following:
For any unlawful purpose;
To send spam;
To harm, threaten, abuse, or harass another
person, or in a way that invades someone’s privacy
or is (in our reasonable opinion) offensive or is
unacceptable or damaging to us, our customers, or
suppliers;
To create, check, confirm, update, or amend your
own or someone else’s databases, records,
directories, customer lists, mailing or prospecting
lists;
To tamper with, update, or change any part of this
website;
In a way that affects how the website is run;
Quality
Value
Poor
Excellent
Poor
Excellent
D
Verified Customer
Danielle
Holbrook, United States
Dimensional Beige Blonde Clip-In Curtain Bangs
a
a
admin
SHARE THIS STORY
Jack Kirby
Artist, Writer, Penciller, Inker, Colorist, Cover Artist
------------------------------------------------
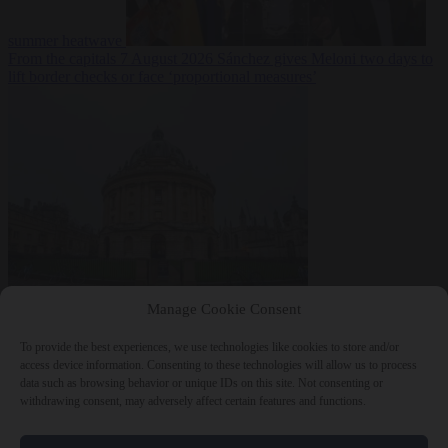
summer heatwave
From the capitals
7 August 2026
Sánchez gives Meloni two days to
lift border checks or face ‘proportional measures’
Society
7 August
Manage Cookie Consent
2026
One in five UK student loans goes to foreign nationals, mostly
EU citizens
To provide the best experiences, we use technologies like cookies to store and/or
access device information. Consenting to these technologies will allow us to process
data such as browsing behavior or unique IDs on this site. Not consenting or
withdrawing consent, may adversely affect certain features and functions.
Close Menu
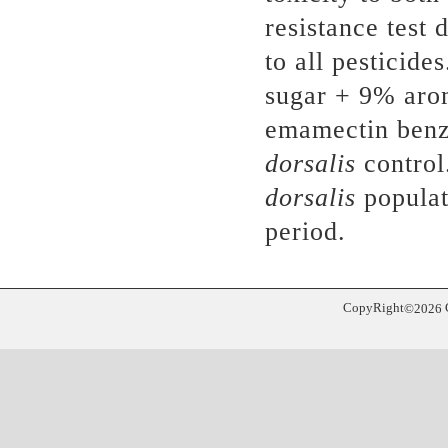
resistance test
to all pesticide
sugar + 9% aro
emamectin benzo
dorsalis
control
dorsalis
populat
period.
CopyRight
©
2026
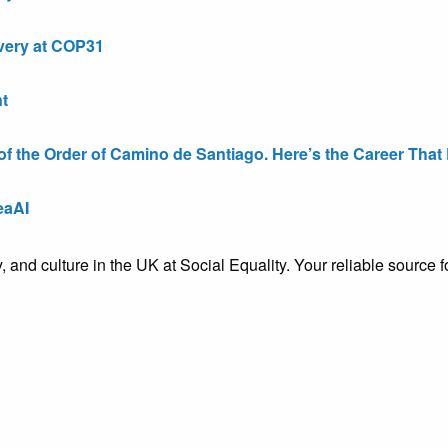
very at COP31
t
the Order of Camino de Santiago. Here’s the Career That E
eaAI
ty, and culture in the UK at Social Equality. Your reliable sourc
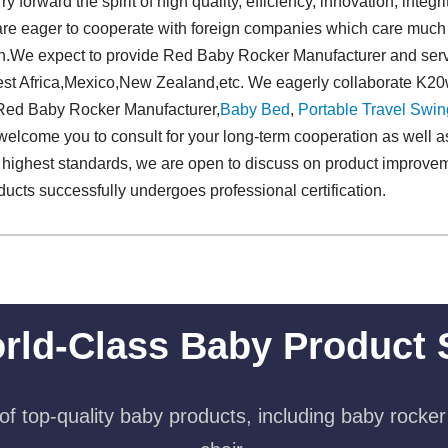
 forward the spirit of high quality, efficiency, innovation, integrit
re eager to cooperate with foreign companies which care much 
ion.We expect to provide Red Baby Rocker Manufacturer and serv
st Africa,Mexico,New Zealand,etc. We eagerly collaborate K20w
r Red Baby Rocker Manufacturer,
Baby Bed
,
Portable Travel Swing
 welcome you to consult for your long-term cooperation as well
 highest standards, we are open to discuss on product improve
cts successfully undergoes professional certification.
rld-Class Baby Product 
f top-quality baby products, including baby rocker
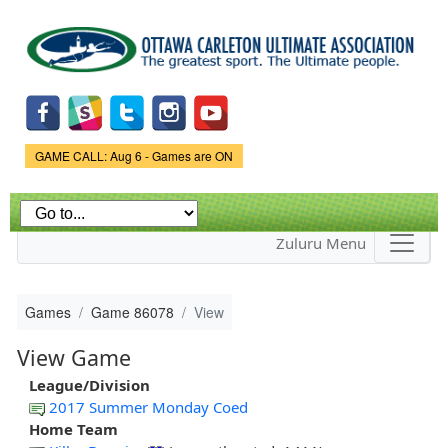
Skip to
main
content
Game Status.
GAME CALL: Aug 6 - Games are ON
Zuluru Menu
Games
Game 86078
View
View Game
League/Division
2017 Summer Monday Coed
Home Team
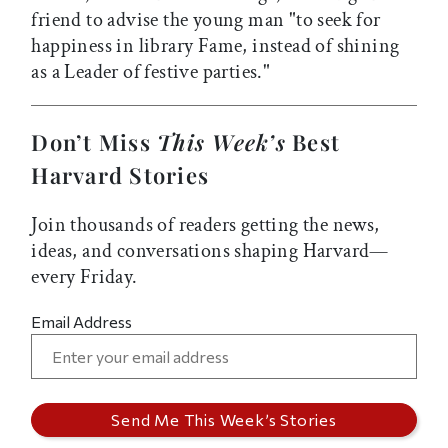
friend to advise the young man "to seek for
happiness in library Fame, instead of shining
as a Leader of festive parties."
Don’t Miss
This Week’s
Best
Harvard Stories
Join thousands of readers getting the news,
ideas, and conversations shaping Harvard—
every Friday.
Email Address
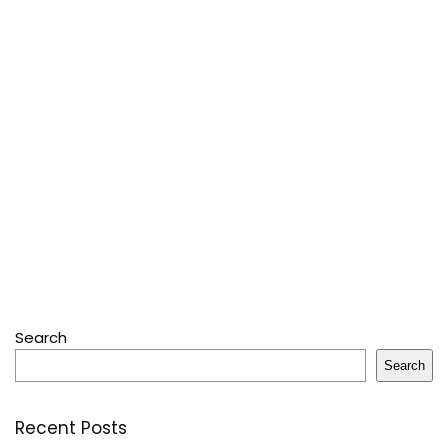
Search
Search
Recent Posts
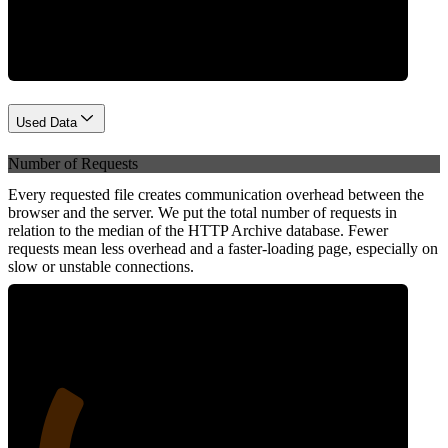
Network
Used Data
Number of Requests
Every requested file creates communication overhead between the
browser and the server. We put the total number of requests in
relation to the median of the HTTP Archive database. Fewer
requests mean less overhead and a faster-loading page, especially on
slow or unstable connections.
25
------------------------------------------------
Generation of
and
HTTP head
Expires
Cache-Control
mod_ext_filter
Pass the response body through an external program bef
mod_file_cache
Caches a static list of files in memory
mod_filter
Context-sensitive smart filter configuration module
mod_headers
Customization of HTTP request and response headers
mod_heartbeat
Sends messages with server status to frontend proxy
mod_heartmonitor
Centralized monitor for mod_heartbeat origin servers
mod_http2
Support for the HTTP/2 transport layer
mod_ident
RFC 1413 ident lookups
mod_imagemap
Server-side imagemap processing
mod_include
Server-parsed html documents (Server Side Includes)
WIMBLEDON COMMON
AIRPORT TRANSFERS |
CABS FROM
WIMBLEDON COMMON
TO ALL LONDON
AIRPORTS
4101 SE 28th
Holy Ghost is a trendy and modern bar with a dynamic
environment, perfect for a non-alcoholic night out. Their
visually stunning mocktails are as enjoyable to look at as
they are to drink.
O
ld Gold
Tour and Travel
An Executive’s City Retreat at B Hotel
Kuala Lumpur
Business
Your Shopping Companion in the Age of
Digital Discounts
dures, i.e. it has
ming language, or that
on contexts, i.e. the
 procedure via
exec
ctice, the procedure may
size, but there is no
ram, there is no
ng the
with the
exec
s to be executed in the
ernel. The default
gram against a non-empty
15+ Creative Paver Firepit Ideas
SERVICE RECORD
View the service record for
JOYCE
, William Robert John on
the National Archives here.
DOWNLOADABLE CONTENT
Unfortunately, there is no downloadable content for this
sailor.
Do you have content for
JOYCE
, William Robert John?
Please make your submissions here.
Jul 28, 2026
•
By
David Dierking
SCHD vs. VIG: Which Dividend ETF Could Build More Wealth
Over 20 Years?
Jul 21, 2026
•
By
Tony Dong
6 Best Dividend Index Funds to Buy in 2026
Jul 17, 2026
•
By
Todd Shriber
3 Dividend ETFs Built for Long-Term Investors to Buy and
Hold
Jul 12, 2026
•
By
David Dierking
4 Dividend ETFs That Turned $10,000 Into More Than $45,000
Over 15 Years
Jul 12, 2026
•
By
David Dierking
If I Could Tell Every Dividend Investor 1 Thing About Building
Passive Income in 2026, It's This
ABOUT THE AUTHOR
------------------------------------------------
**TASK PROMPT**:
Count the lines of the data that hold the word "procedure". Report the count and nothing more.

**EXPECTED ANSWER**:
2